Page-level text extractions
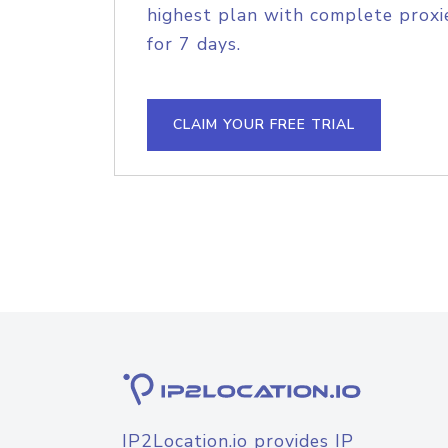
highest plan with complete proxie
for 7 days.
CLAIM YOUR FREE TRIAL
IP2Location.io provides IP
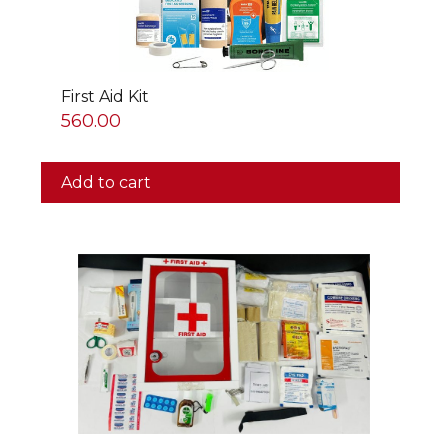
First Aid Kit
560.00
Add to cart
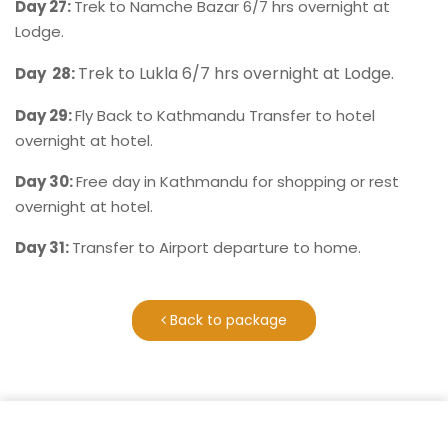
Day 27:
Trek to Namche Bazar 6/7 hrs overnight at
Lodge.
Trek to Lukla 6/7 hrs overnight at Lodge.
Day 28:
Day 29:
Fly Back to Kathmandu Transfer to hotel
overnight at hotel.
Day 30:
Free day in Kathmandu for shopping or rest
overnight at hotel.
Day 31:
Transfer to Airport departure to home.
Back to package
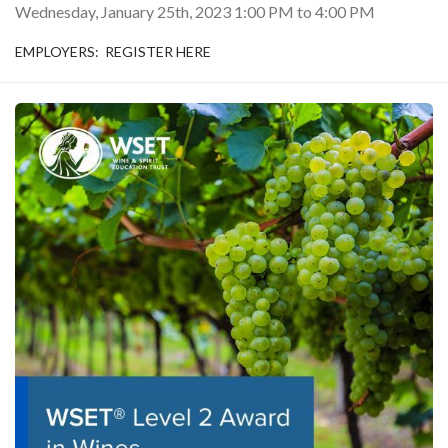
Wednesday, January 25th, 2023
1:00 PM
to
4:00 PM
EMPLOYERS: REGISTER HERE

...

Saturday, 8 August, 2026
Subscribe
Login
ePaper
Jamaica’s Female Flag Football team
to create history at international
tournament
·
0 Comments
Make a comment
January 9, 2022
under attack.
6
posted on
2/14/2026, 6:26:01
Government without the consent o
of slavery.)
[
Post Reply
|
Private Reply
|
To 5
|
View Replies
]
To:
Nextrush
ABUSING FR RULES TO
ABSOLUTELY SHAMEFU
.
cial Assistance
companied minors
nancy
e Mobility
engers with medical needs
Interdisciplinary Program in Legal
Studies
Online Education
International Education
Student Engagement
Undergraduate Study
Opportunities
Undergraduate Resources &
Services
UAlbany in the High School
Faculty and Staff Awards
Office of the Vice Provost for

==

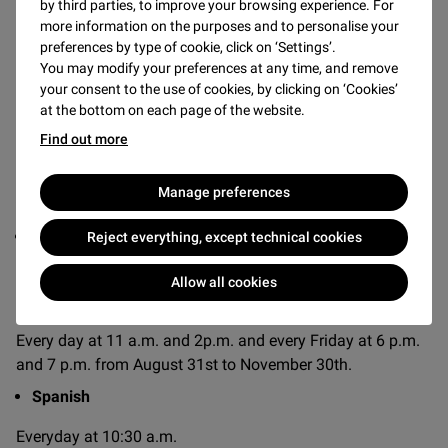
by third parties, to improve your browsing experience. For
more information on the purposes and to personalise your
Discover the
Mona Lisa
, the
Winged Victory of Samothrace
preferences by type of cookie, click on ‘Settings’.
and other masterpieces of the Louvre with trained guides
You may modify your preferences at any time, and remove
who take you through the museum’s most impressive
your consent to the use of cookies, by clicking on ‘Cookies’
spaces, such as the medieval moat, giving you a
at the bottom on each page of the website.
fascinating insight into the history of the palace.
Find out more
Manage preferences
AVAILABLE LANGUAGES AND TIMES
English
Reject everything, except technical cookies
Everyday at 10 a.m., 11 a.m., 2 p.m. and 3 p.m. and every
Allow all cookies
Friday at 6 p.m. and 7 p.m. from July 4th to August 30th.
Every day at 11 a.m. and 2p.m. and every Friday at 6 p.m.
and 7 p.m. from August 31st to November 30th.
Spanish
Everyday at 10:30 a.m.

### Your assignment
Only the lines starting at the one that includes "highest plan with complete proxie" and ending at the one that includes "EMPLOYERS: REGISTER HERE" should be retyped, exactly, from the records above; no pictures.

### Output for this task
highest plan with complete proxie
for 7 days.
CLAIM YOUR FREE TRIAL
IP2Location.io provides IP
First Aid Kit
560.00
Add to cart
Day 27:
Trek to Namche Bazar 6/7 hrs overnight at
Lodge.
Trek to Lukla 6/7 hrs overnight at Lodge.
Day 28:
Day 29:
Fly Back to Kathmandu Transfer to hotel
overnight at hotel.
Day 30:
Free day in Kathmandu for shopping or rest
overnight at hotel.
Day 31:
Transfer to Airport departure to home.
Back to package
Wednesday, January 25th, 2023
1:00 PM
to
4:00 PM
EMPLOYERS: REGISTER HERE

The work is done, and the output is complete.